## Records to use:
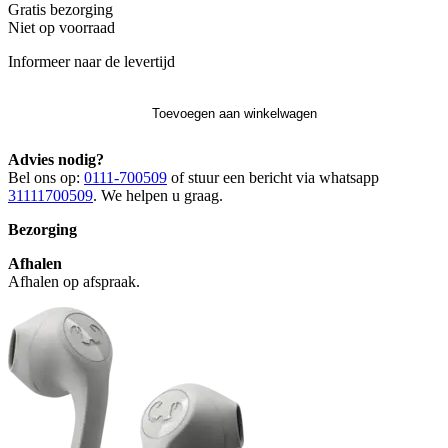
Gratis
bezorging
Niet op voorraad
Informeer naar de levertijd
Toevoegen aan winkelwagen
Advies nodig?
Bel ons op:
0111-700509
of stuur een bericht via whatsapp
31111700509
. We helpen u graag.
Bezorging
Afhalen
Afhalen op afspraak.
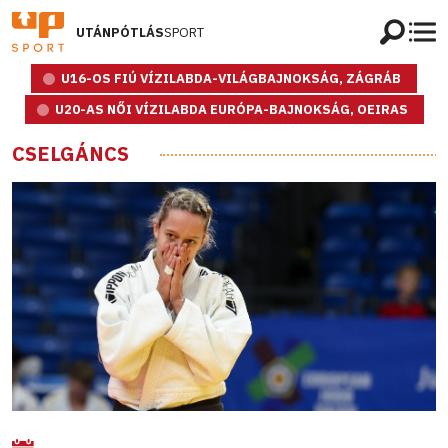
UTÁNPÓTLÁS
SPORT
U16-OS FIÚ VÍZILABDA-VILÁGBAJNOKSÁG, ZÁGRÁB
U20-AS NŐI VÍZILABDA EURÓPA-BAJNOKSÁG, OEIRAS
CSELGÁNCS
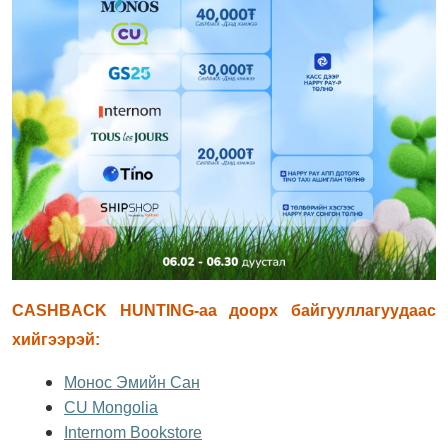
CASHBACK HUNTING-аа доорх байгууллагуудаас
хийгээрэй:
Монос Эмийн Сан
CU Mongolia
Internom Bookstore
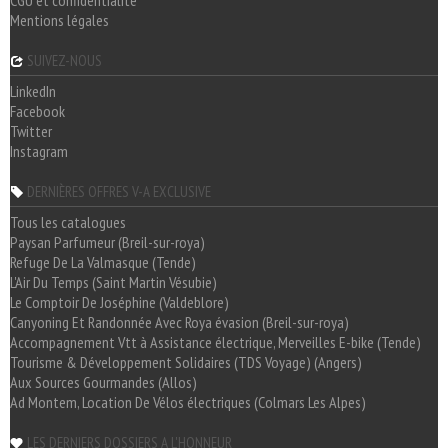
CGU et confidentialité
Mentions légales
SUIVEZ-NOUS
LinkedIn
Facebook
Twitter
Instagram
DERNIÈRES OFFRES V-A EXCLUSIVE
Tous les catalogues
Paysan Parfumeur (Breil-sur-roya)
Refuge De La Valmasque (Tende)
L'Air Du Temps (Saint Martin Vésubie)
Le Comptoir De Joséphine (Valdeblore)
Canyoning Et Randonnée Avec Roya évasion (Breil-sur-roya)
Accompagnement Vtt à Assistance électrique, Merveilles E-bike (Tende)
Tourisme & Développement Solidaires (TDS Voyage) (Angers)
Aux Sources Gourmandes (Allos)
Ad Montem, Location De Vélos électriques (Colmars Les Alpes)
LES DERNIERS DOSSIERS A L'HONNEUR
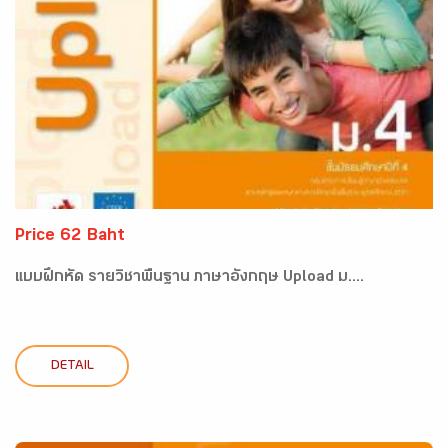
Price 62 Baht
แบบฝึกหัด รายวิชาพื้นฐาน ภาษาอังกฤษ Upload ม....
DETAIL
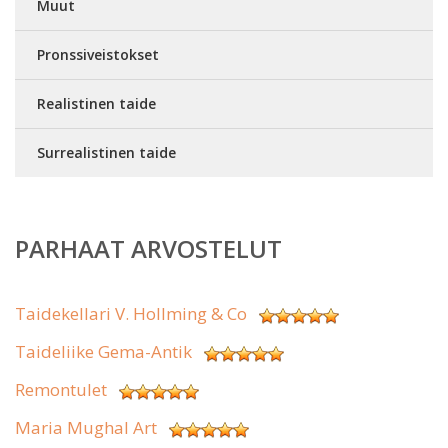
Muut
Pronssiveistokset
Realistinen taide
Surrealistinen taide
PARHAAT ARVOSTELUT
Taidekellari V. Hollming & Co
Taideliike Gema-Antik
Remontulet
Maria Mughal Art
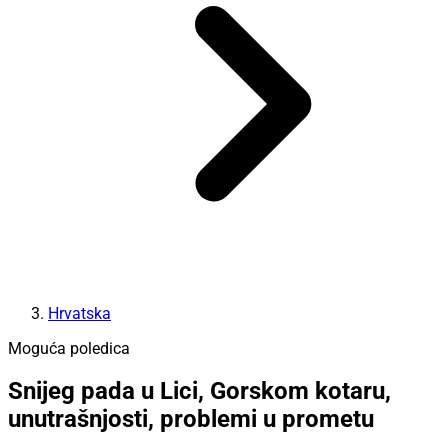
Hrvatska
Moguća poledica
Snijeg pada u Lici, Gorskom kotaru,
unutrašnjosti, problemi u prometu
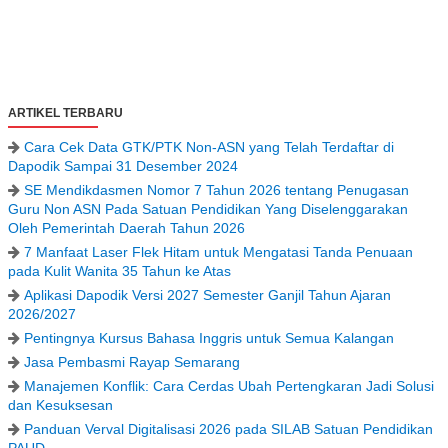
ARTIKEL TERBARU
Cara Cek Data GTK/PTK Non-ASN yang Telah Terdaftar di
Dapodik Sampai 31 Desember 2024
SE Mendikdasmen Nomor 7 Tahun 2026 tentang Penugasan
Guru Non ASN Pada Satuan Pendidikan Yang Diselenggarakan
Oleh Pemerintah Daerah Tahun 2026
7 Manfaat Laser Flek Hitam untuk Mengatasi Tanda Penuaan
pada Kulit Wanita 35 Tahun ke Atas
Aplikasi Dapodik Versi 2027 Semester Ganjil Tahun Ajaran
2026/2027
Pentingnya Kursus Bahasa Inggris untuk Semua Kalangan
Jasa Pembasmi Rayap Semarang
Manajemen Konflik: Cara Cerdas Ubah Pertengkaran Jadi Solusi
dan Kesuksesan
Panduan Verval Digitalisasi 2026 pada SILAB Satuan Pendidikan
PAUD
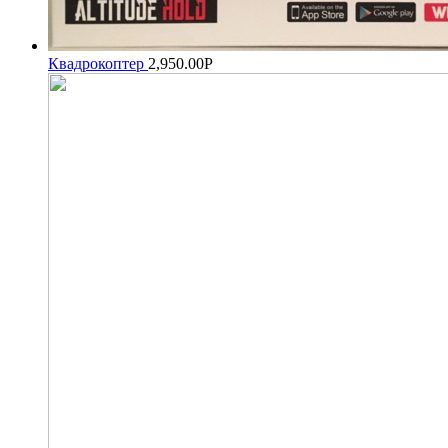
Квадрокоптер
2,950.00
Р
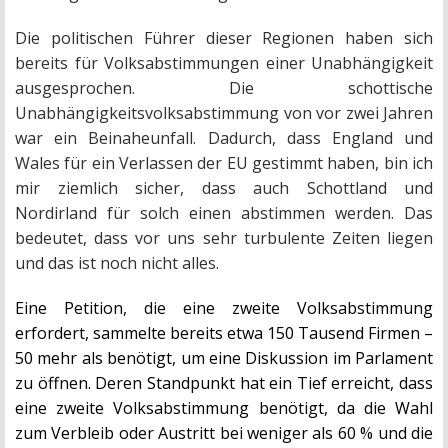
Die politischen Führer dieser Regionen haben sich
bereits für Volksabstimmungen einer Unabhängigkeit
ausgesprochen. Die schottische
Unabhängigkeitsvolksabstimmung von vor zwei Jahren
war ein Beinaheunfall. Dadurch, dass England und
Wales für ein Verlassen der EU gestimmt haben, bin ich
mir ziemlich sicher, dass auch Schottland und
Nordirland für solch einen abstimmen werden. Das
bedeutet, dass vor uns sehr turbulente Zeiten liegen
und das ist noch nicht alles.
Eine Petition, die eine zweite Volksabstimmung
erfordert, sammelte bereits etwa 150 Tausend Firmen –
50 mehr als benötigt, um eine Diskussion im Parlament
zu öffnen. Deren Standpunkt hat ein Tief erreicht, dass
eine zweite Volksabstimmung benötigt, da die Wahl
zum Verbleib oder Austritt bei weniger als 60 % und die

## Problem requirements:
Your reply is to be the number of lines above in which the word "untuk" appears, and nothing else.

## Problem solution:
2